Bug description When I create a RAG Application with SimilaritySearch, the search returns similar documents when using Azure OpenAI, but always returns zero documents with Ollama. The issue occurs specifically when I use the withSimilarityThreshold parameter with Ollama.

Environment last version of spring-ai BOM ollama with llama 3.2 Azure OpenAI PGVector

Steps to reproduce When I use withSimilarityThreshold with Ollama, I always have 0 Document in my similarDocuments (it's ok with Azure OpenAI)

   var similarity = 0.8; 
    var topk =20;
    var searchRequest = SearchRequest.query(question.question())
            .withTopK(topk)
            .withSimilarityThreshold(similarity);
     List<Document> similarDocuments = vectorStore.similaritySearch(searchRequest);

Expected behavior The search should return similar results between Azure OpenAI and Ollama. However, Ollama consistently returns zero similar documents.

Observed Behavior

Azure OpenAI: Returns a list of documents that meet the similarity threshold.

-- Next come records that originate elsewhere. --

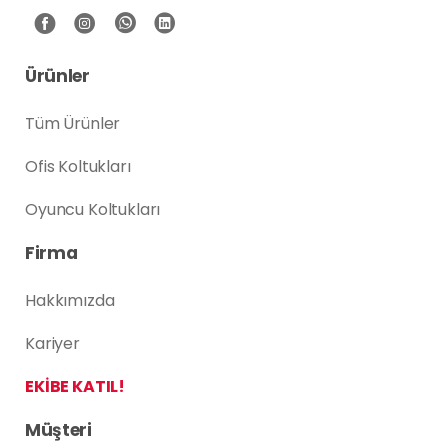
Ürünler
Tüm Ürünler
Ofis Koltukları
Oyuncu Koltukları
Firma
Hakkımızda
Kariyer
EKİBE KATIL!
Müşteri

Ollama: Returns zero documents, regardless of the similarity threshold set.

Additional Information

Configuration Consistency: The vectorStore configuration is identical for both platforms. Error Logs: No explicit error messages are thrown; however, the empty response from Ollama does not align with the expected output. [spring-ai-bootstraping] [nio-8080-exec-1] c.c.s.s.controller.AskRagController : Found 0 similar documents

Comment From: asaikali

What embedding model are you using with ollama?

Comment From: cjullien

I tested with the following models

spring.ai.ollama.embedding.options.model=nomic-embed-text

spring.ai.ollama.embedding.options.model=mxbai-embed-large

spring.ai.ollama.embedding.options.model=chroma/all-minilm-l6-v2-f32

spring.ai.ollama.embedding.options.model=hellord/e5-mistral-7b-instruct:Q4_0

Comment From: 77fill

look here: spring-ai/vector-stores/spring-ai-chroma-store/src/main/java/org/springframework/ai/vectorstore /ChromaVectorStore.java method: doSimilaritySearch version: 1.0.0-M4

I don't understand the condition(1 - distance) >= request.getSimilarityThreshold()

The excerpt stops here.